Trans issues, or the politics of transsexuality

Exactly. And the same people would raise hell and petitions if transgendered were to be classified as a disability, fall under the ADA umbrella which could require employers to provide a seperate bathroom. It’s ridiculous to worry about the extreme what-ifs, and ridiculous to assume that someone would go through the emotional trauma, pharmaceutical and surgical intervention, and generally ostracism for the sole purpose of entertaining a fetish which would be outed in short order. No one can see through a stall, and none of us know if the person next door is getting his/her jollies eavesdropping, anyway. How long, exactly, could a pervert get away with such a ruse before outing him or herself? It’s ludicrous to derail an easily solvable issue with such outlandish hyperbole.

The college I attended (16,000-17,000 enrolled) and my employer (500 permanent; 900 seasonal reps) provide a unisex bathroom which we all use from time to time, and our resident transgendered students and employees usually stick to it, but when it’s occupied, they stroll a few doors down to the other restrooms with multiple stalls. So far the only people who have made a fuss have been little old ladies who gossip like the devil anyway and seem to thrive on having something to rage against.

This doesn’t have to be so hard. Don’t most of us share a bathroom with the opposite sex at home?

Hell, I used to work at a cofffeeshop on a college campus and every once in a while, they’d slap signs up on all the segregated bathrooms saying that for that day all bathrooms were unisex to remind us of the issues transgender people deal with on a regular basis that the rest of us take for granted. Civilization did not fall.

So you would err on the side of a private business firing someone for being transgendered. After all, that is freedom to administer his own employees/business.

Or does your definition of freedom mean not only to do/act how you please, but to force others to agree/submit to that?

I’ll admit that I’m playing a little bit of devil’s advocate here, but I don’t believe that every new thing coming down the pike should be forced on people as a matter of federal law.

And to answer other questions: do I have to have started hormone therapy before I am “officially” a transgendered person? What if I am in the opening stages?

I do advocate adding Trans* people to existing non-discrimination laws. Like disabilities or religion or cis-gender, transgender/transsexual is an innate characteristic that doesn’t make a difference to performance of most jobs, so discrimination on the basis of “discomfort” should be disallowed.

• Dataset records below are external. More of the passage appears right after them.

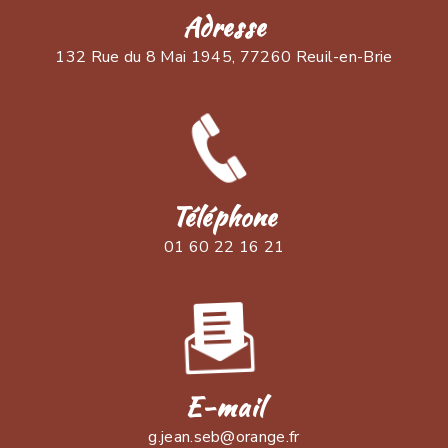
Adresse
132 Rue du 8 Mai 1945, 77260 Reuil-en-Brie
Téléphone
01 60 22 16 21
E-mail
g.jean.seb@orange.fr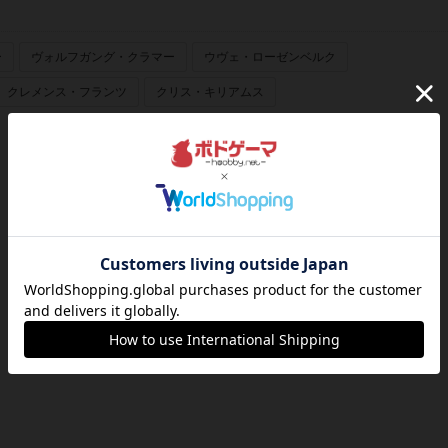
ー
ヴォルフガング・クラマー
ウヴェ・ローゼンベルク
クレメンス・フランツ
クリス・キリアムス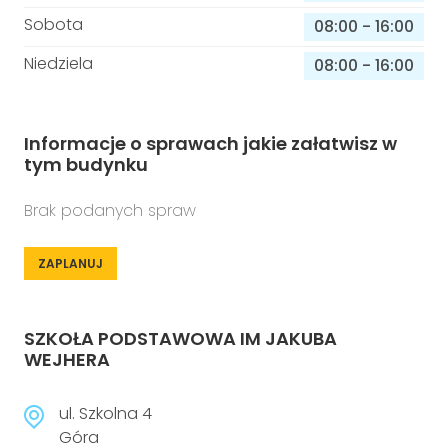
Sobota
08:00
-
16:00
Niedziela
08:00
-
16:00
Informacje o sprawach jakie załatwisz w
tym budynku
Brak podanych spraw
ZAPLANUJ
SZKOŁA PODSTAWOWA IM JAKUBA
WEJHERA
ul. Szkolna 4
Góra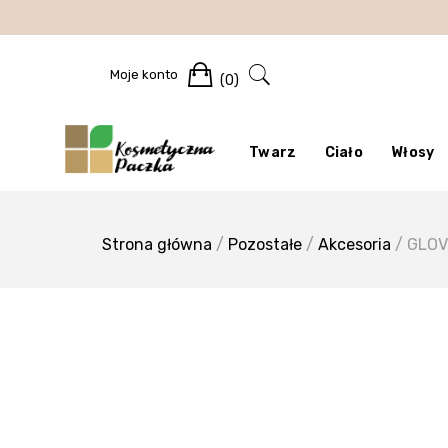
Skip
to
content
Cart
Moje konto
(0)
Twarz
Ciało
Włosy
Strona główna
/
Pozostałe
/
Akcesoria
/ GLOV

There are a number of threads already talking about the dangers of transexuals in gendered bathrooms. You can read those if you’re curious.

It’s really not a new thing. Women have been wearing trousers, suits, jeans, and other formerly traditionally male attired in the workplace for 50+ years now. Also shearing our hair off and forgoing make-up as it pleases us. Butch women and women who take no pains to display feminine appearances have been “passing” as plain old ordinary women for a very long time. In other words, women have been crossing your imaginary gender boundaries for longer than you’ve probably been alive and you’ve presumably accepted it without comment. Does it bother you when a short haired, bare-faced, pants wearing women waltzes into the Ladies’ like she belongs there?

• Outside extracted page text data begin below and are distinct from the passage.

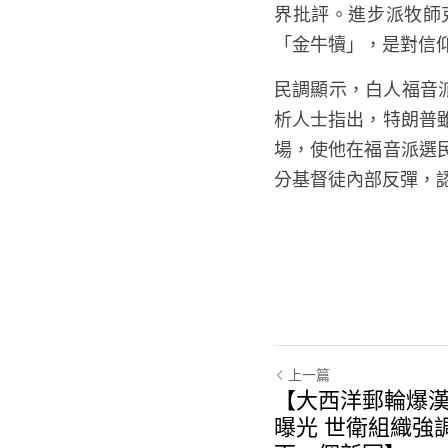
界批評。進步派牧師克
「金牛犢」，是對信
民調顯示，白人福音派
析人士指出，特朗普
場，使他在福音派選
分基督徒內部反彈，
上一篇
【大西洋郵輪爆漢
曝光 世衛組織強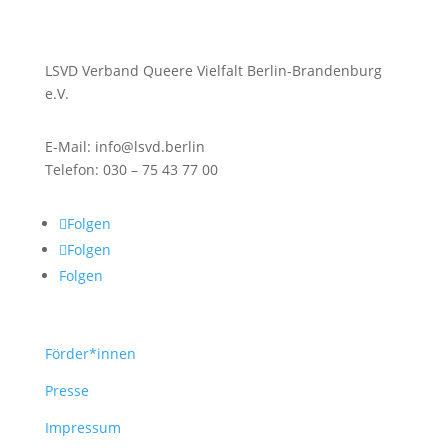
LSVD Verband Queere Vielfalt Berlin-Brandenburg
e.V.
E-Mail: info@lsvd.berlin
Telefon: 030 – 75 43 77 00
Folgen
Folgen
Folgen
Förder*innen
Presse
Impressum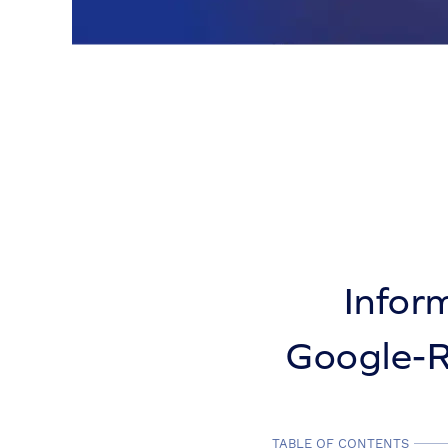
Inform
Google-R
TABLE OF CONTENTS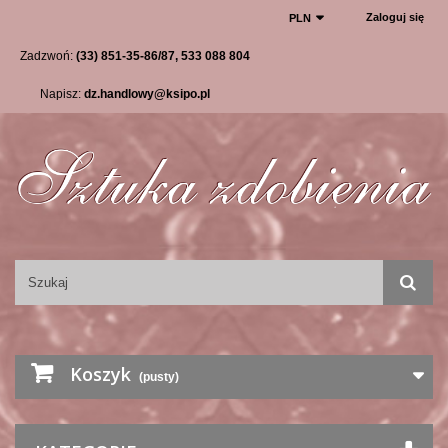
Zaloguj się
PLN
Zadzwoń:
(33) 851-35-86/87, 533 088 804
Napisz:
dz.handlowy@ksipo.pl
Koszyk
(pusty)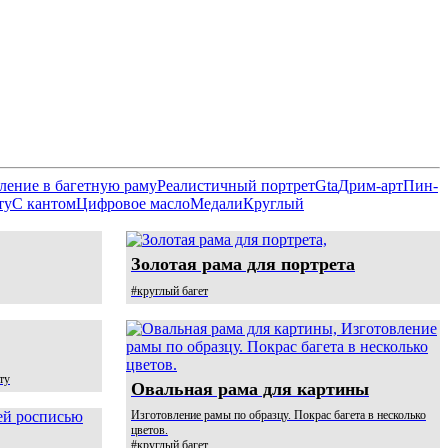
ение в багетную раму
Реалистичный портрет
Gta
Дрим-арт
Пин-
ту
С кантом
Цифровое масло
Медали
Круглый
Золотая рама для портрета
#круглый багет
ту
Овальная рама для картины
Изготовление рамы по образцу. Покрас багета в несколько
цветов.
#круглый багет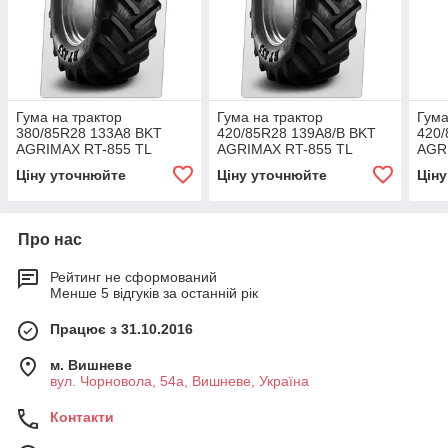
Гума на трактор
Гума на трактор
Гума
380/85R28 133A8 BKT
420/85R28 139A8/B BKT
420/
AGRIMAX RT-855 TL
AGRIMAX RT-855 TL
AGR
Ціну уточнюйте
Ціну уточнюйте
Цін
Про нас
Рейтинг не сформований
Менше 5 відгуків за останній рік
Працює з 31.10.2016
м. Вишневе
вул. Чорновола, 54а, Вишневе, Україна
Контакти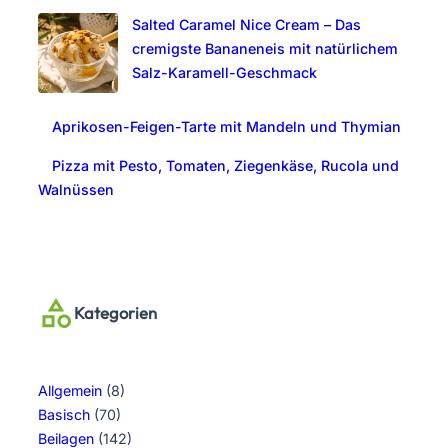
Salted Caramel Nice Cream – Das
cremigste Bananeneis mit natürlichem
Salz-Karamell-Geschmack
Aprikosen-Feigen-Tarte mit Mandeln und Thymian
Pizza mit Pesto, Tomaten, Ziegenkäse, Rucola und
Walnüssen
Kategorien
Allgemein
(8)
Basisch
(70)
Beilagen
(142)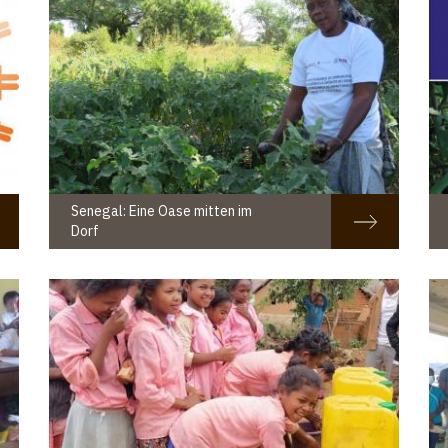
Senegal: Eine Oase mitten im
Dorf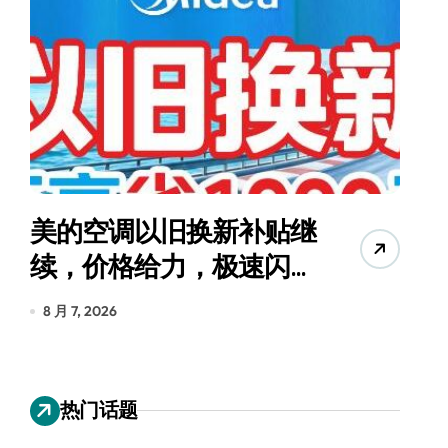
美的空调以旧换新补贴继
续，价格给力，极速闪
货
装！
8 月 7, 2026
8
热门话题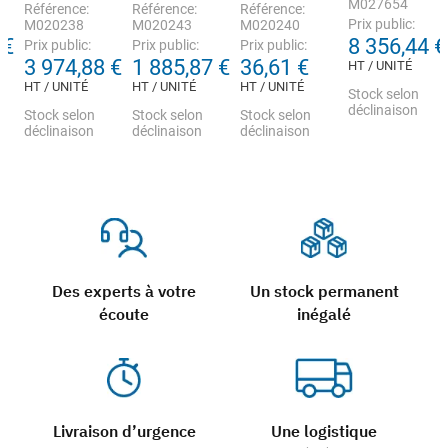
M027654
Référence:
Référence:
Référence:
Prix public:
M020238
M020243
M020240
 €
8 356,44 €
Prix public:
Prix public:
Prix public:
3 974,88 €
1 885,87 €
36,61 €
HT / UNITÉ
HT / UNITÉ
HT / UNITÉ
HT / UNITÉ
Stock selon
déclinaison
Stock selon
Stock selon
Stock selon
déclinaison
déclinaison
déclinaison
Des experts à votre
Un stock permanent
écoute
inégalé
Livraison d’urgence
Une logistique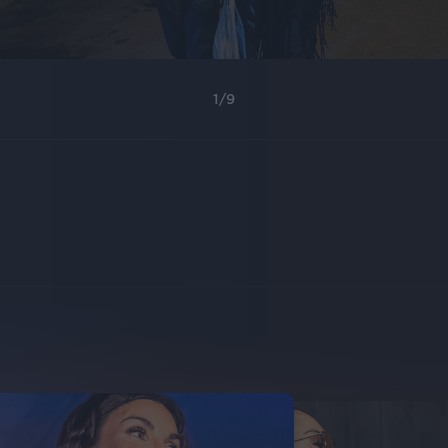
1
/
9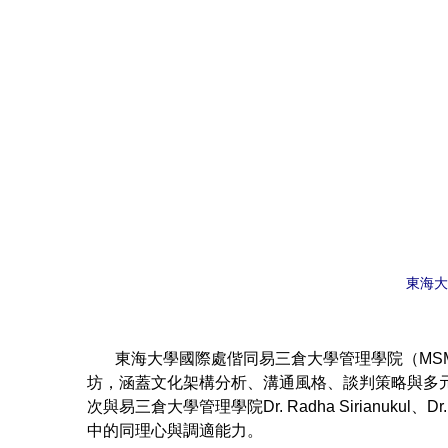
東海大
東海大學國際處偕同易三倉大學管理學院（MSME 
坊，涵蓋文化架構分析、溝通風格、談判策略與多
次與易三倉大學管理學院Dr. Radha Sirianukul、
中的同理心與調適能力。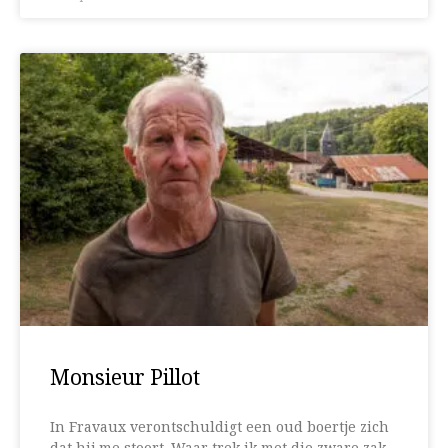
Monsieur Pillot
In Fravaux verontschuldigt een oud boertje zich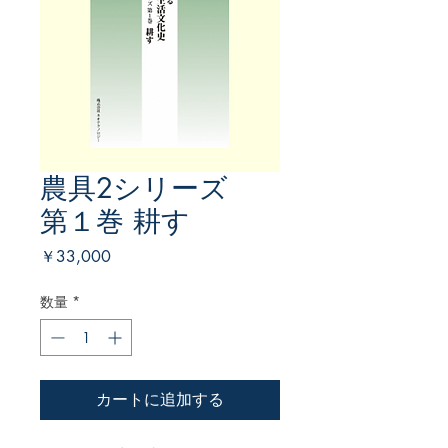
農具2シリーズ
第１巻 耕す
価
￥33,000
格
数量
*
カートに追加する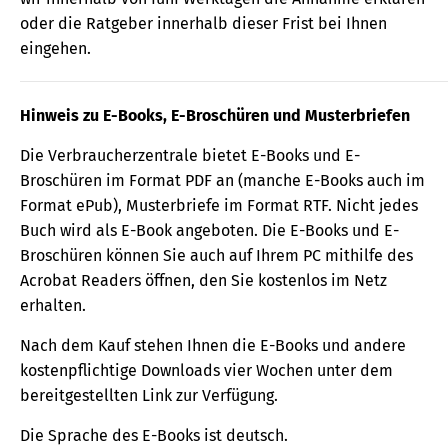
oder die Ratgeber innerhalb dieser Frist bei Ihnen
eingehen.
Hinweis zu E-Books, E-Broschüren und Musterbriefen
Die Verbraucherzentrale bietet E-Books und E-
Broschüren im Format PDF an (manche E-Books auch im
Format ePub), Musterbriefe im Format RTF. Nicht jedes
Buch wird als E-Book angeboten. Die E-Books und E-
Broschüren können Sie auch auf Ihrem PC mithilfe des
Acrobat Readers öffnen, den Sie kostenlos im Netz
erhalten.
Nach dem Kauf stehen Ihnen die E-Books und andere
kostenpflichtige Downloads vier Wochen unter dem
bereitgestellten Link zur Verfügung.
Die Sprache des E-Books ist deutsch.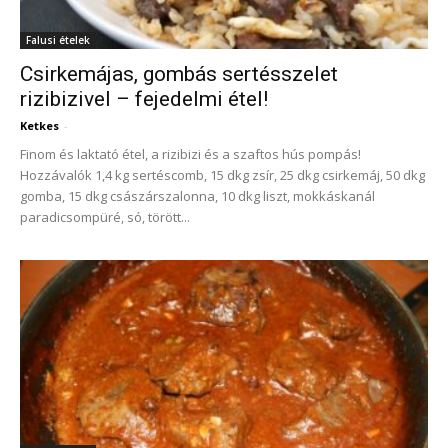
Falusi ételek
Csirkemájas, gombás sertésszelet
rizibizivel – fejedelmi étel!
Ketkes
-
Finom és laktató étel, a rizibizi és a szaftos hús pompás!
Hozzávalók 1,4 kg sertéscomb, 15 dkg zsír, 25 dkg csirkemáj, 50 dkg
gomba, 15 dkg császárszalonna, 10 dkg liszt, mokkáskanál
paradicsompüré, só, törött...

Isn’t the business owner forcing other people to do what he thinks by threatening to fire them if they do otherwise?

There are dozens of employees and one employer. Why should the employer’s rights be superior to all of the employees’ rights? Shouldn’t a system be designed to protect the rights of the most people in the group rather than to protect the rights of the richest individual in the group?

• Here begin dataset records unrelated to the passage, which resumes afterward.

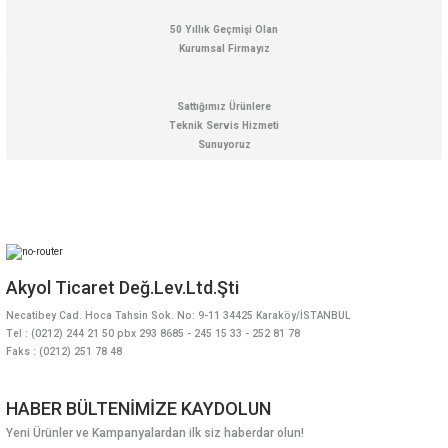
50 Yıllık Geçmişi Olan
Kurumsal Firmayız
Sattığımız Ürünlere
Teknik Servis Hizmeti
Sunuyoruz
Akyol Ticaret Değ.Lev.Ltd.Şti
Necatibey Cad. Hoca Tahsin Sok. No: 9-11 34425 Karaköy/İSTANBUL
Tel : (0212) 244 21 50 pbx 293 8685 - 245 15 33 - 252 81 78
Faks : (0212) 251 78 48
HABER BÜLTENİMİZE KAYDOLUN
Yeni Ürünler ve Kampanyalardan ilk siz haberdar olun!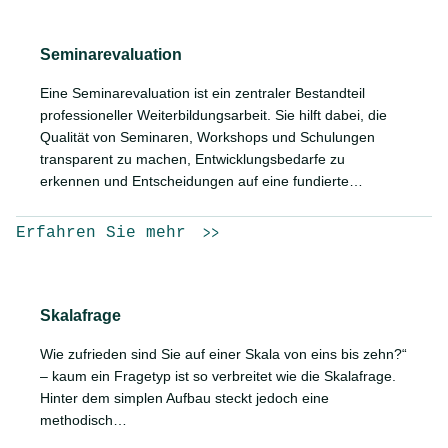
Seminarevaluation
Eine Seminarevaluation ist ein zentraler Bestandteil
professioneller Weiterbildungsarbeit. Sie hilft dabei, die
Qualität von Seminaren, Workshops und Schulungen
transparent zu machen, Entwicklungsbedarfe zu
erkennen und Entscheidungen auf eine fundierte…
Erfahren Sie mehr
Skalafrage
Wie zufrieden sind Sie auf einer Skala von eins bis zehn?“
– kaum ein Fragetyp ist so verbreitet wie die Skalafrage.
Hinter dem simplen Aufbau steckt jedoch eine
methodisch…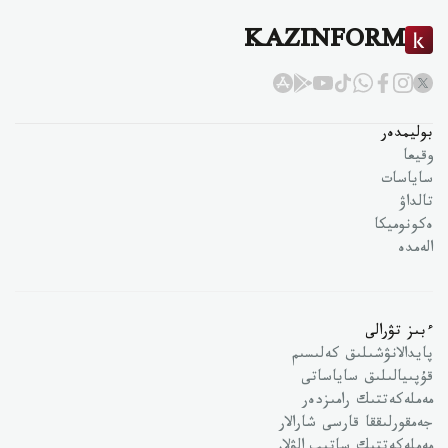
KAZINFORM
بوليمدەر
وقيعا
ساياسات
تالداۋ
ەكونوميكا
الەمدە
ءبىز تۋرالى
پايدالانۋشىلىق كەلىسىم
قۇپىيالىلىق ساياساتى
مەملەكەتتىك رامىزدەر
جەمقورلىققا قارسى شارالار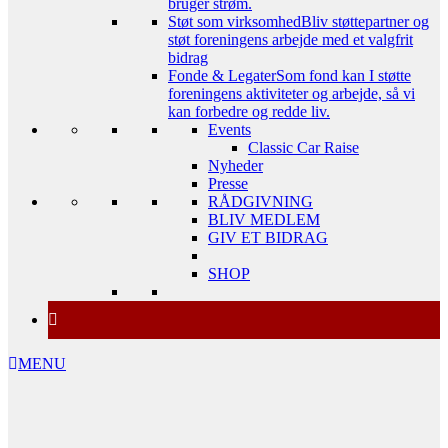
bruger strøm.
Støt som virksomhed
Bliv støttepartner og
støt foreningens arbejde med et valgfrit
bidrag
Fonde & Legater
Som fond kan I støtte
foreningens aktiviteter og arbejde, så vi
kan forbedre og redde liv.
Events
Classic Car Raise
Nyheder
Presse
RÅDGIVNING
BLIV MEDLEM
GIV ET BIDRAG
SHOP
MENU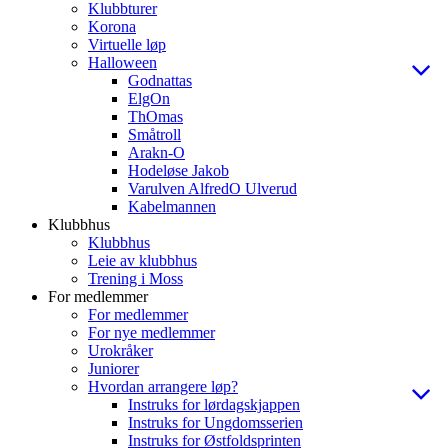
Klubbturer
Korona
Virtuelle løp
Halloween
Godnattas
ElgOn
ThOmas
Småtroll
Arakn-O
Hodeløse Jakob
Varulven AlfredO Ulverud
Kabelmannen
Klubbhus
Klubbhus
Leie av klubbhus
Trening i Moss
For medlemmer
For medlemmer
For nye medlemmer
Urokråker
Juniorer
Hvordan arrangere løp?
Instruks for lørdagskjappen
Instruks for Ungdomsserien
Instruks for Østfoldsprinten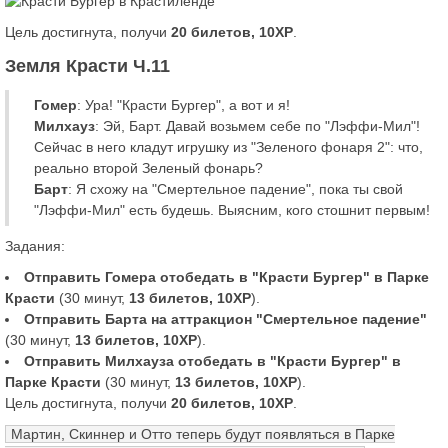
Цель достигнута, получи
20 билетов, 10XP
.
Земля Красти Ч.11
Гомер
: Ура! "Красти Бургер", а вот и я!
Милхауз
: Эй, Барт. Давай возьмем себе по "Лэффи-Мил"!
Сейчас в него кладут игрушку из "Зеленого фонаря 2": что,
реально второй Зеленый фонарь?
Барт
: Я схожу на "Смертельное падение", пока ты свой
"Лэффи-Мил" есть будешь. Выясним, кого стошнит первым!
Задания:
Отправить Гомера отобедать в "Красти Бургер" в Парке
Красти
(30 минут,
13 билетов, 10XP
).
Отправить Барта на аттракцион "Смертельное падение"
(30 минут,
13 билетов, 10XP
).
Отправить Милхауза отобедать в "Красти Бургер" в
Парке Красти
(30 минут,
13 билетов, 10XP
).
Цель достигнута, получи
20 билетов, 10XP
.
Мартин, Скиннер и Отто теперь будут появляться в Парке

Just what it sounds like - to change one’s gender identification in public, and also in private depending on how you define it.

My transition went textbook-perfectly. I’d give the details here but I don’t think it’s of interest to this thread. Suffice to say it involves months or years (in my case) of studying and planning, learning about the experiences of others, being open and honest, working with HR, approaching your co-workers directly first, having backup plans and backup-backup plans, and behaving politely, professionally, and being willing to compromise.

Although not widely tested, since April of last year transgender employees have been covered Federally under non-discrimination laws. Furthermore, the EEOC announced they are going to focus very hard on cases of transgender discrimination in the workplace and crack down hard on employers who do.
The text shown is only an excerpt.